Los Angeles punk rock was the high school Class of 1977 where no one was cool, where everyone had some glaring dysfunction and where, just like in real life high school, everyone had a clique…a snobby, exclusive clique. But because we were all outsiders in some way or another, once we were together in this exclusive clique of outsiders, we suddenly possessed some strange strength, power and confidence by our sheer numbers and our shared unilateral rebellion against a “them” that really didn’t give a damn about us, or that we were rebels.
Here's a clique...one I was a part of. Darby and Lorna Doom are part of the usual party at Joan Jett's house. Her producing the Germs was only natural.
“Rebel Without a Cause” never seemed to make so much sense – and now that I can see it from the perspective of both the teens and the adults, it makes absolute perfect sense. Everyone should have seen punk rock coming.
When the Germs got together and made this record, they were doing something a lot of their friends were also doing, and what young people have done for decades before them….and that was make a crappy but passable sound recording of a message of importance, despite its humble beginnings and format. I'm not sloughing it off as anything insignificant; no – but I'm just trying to illustrate how banal it all was photographing the cover of The Germs’ “Forming” single on the occasion of the actual photographing. It was part of the every day routine of being in a particular group of people. This is what we did.
It’s not that I do not appreciate it, the experience or the friendships surrounding it. We did not know it at the time, nor did we really expect to change the world (or at least some part of culture). We just said so because saying so was the defiant action we took as the semi or pseudo intellectuals that 20-year-olds are.

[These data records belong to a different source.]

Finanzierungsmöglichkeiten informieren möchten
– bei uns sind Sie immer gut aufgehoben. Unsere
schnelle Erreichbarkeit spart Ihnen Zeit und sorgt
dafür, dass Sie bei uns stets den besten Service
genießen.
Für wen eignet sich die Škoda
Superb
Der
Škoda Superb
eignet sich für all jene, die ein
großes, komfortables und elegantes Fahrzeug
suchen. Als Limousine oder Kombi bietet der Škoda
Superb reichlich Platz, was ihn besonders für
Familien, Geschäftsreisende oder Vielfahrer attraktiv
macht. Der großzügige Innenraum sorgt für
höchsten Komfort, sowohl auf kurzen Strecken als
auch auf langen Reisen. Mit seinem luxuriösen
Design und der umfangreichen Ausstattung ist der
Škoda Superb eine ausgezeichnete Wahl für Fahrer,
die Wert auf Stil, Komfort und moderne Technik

We don't know that a moment we are living in is going to be remembered as important – no matter how important we may feel it is to us at the time. I think we were all 70s enough to have documented it, though.
The 70s were the "Me Generation," no matter if you were cool or uncool. It was a time when narcissism was an acceptable character trait…after all, look at what we, as a culture had endured to date (and this is just the 20th century I'm talking about): two World Wars, with a severe economic Depression in between; autocratic world leaders – some elected, others usurpers – despots all! (yes, I'm talking about Nixon as well as Franco all in the same breath); escalating crime, runamok morality… every time a culture experiences these symptoms, great art breaks out with the artist (and in general, the experience of self) at the center of his own point of view… those of us who were students knew it. That's why our artifacts have endured…because we created artifacts in the first place.
"Rip them down/Hold me up/Tell them that/I'm your gun/Pull my trigger/I am bigger than"
"Forming" - lyrics by Bobby Pyn
So, for me, "Forming" is a favorite punk rock record on two distinct levels. First, because of my small role in its existence…and because I watched it from concept to execution and it was a point of pride to find that something you and your friends did in a garage ended up in a record store.
As for "Forming," the song and the record…it captures Los Angeles and our punk rock youth perfectly.
Darby Crash (though called Bobby Pyn at the time) was quite the student of philosophy – an Existentialist, he. As he worked out his own moral code and tried to map out the answers to questions we all have about why we are here and why we are doing what we do, he spewed forth "Forming," which speaks for us as much as it did to us. As literature of philosophy, "Forming" is as valid as Descartes' most celebrated one-liner: "I think therefore I am" or fellow Existentialist Jean-Paul Sartre's most well known title, "Being and Nothingness."